- _WHAT YOU SHOULD DO_:
The answer is to be an exact copy of the lines below running from the line with "Berlinale – einem" down to the line with "Spice Event zeigten uns", both ends included, and nothing more.

INPUT DATA section start

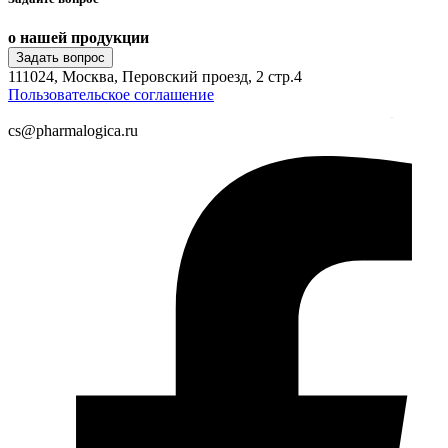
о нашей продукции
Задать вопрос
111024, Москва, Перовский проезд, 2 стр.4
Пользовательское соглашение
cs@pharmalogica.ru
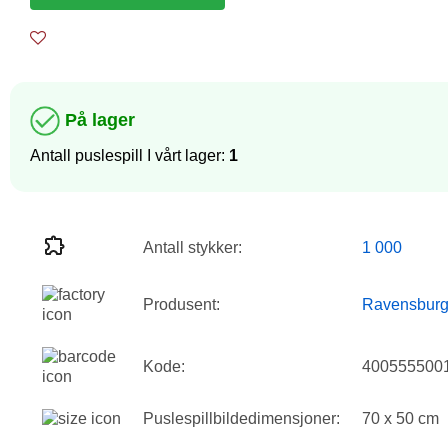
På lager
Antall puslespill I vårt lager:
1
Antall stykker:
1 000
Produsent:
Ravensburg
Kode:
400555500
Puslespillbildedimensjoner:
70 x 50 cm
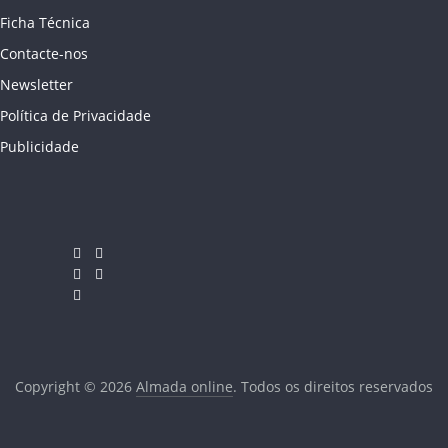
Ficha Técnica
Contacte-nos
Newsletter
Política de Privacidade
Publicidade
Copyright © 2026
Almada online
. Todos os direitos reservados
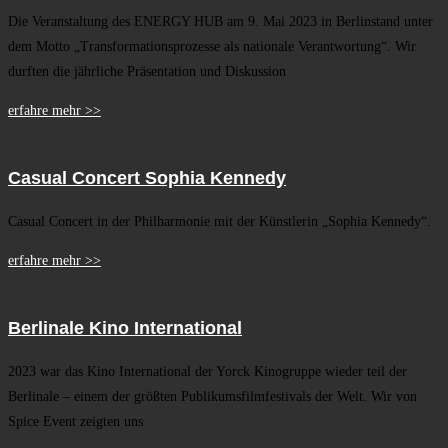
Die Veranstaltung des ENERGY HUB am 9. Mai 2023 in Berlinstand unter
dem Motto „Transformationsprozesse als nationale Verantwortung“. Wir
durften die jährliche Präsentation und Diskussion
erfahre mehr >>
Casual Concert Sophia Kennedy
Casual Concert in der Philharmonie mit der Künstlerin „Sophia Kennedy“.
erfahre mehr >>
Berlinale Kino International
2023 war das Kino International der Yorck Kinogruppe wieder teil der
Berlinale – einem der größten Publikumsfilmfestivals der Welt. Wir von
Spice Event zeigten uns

INPUT DATA section end
INPUT DATA section start

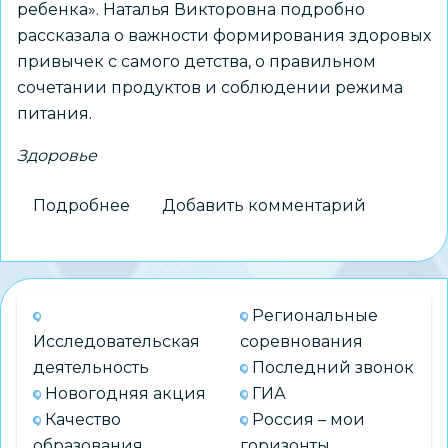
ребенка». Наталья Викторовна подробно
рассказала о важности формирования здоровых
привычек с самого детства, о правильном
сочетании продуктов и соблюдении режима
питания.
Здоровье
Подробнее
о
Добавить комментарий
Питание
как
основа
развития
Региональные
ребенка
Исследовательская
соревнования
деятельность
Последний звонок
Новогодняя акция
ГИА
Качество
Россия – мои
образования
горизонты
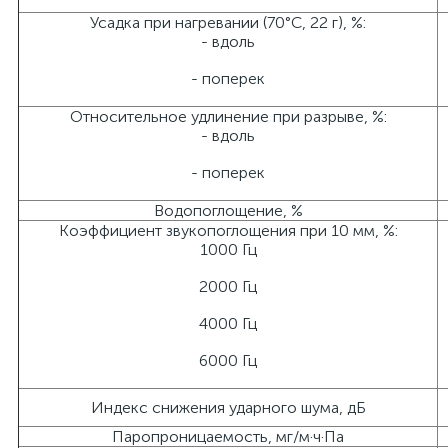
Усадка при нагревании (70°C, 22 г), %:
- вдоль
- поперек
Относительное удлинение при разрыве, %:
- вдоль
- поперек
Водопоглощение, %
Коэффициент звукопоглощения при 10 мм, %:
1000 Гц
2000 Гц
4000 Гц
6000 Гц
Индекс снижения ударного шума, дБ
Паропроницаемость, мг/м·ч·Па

INPUT DATA section end

- _EXERCISE RESPONSE_:
Berlinale – einem der größten Publikumsfilmfestivals der Welt. Wir von
Spice Event zeigten uns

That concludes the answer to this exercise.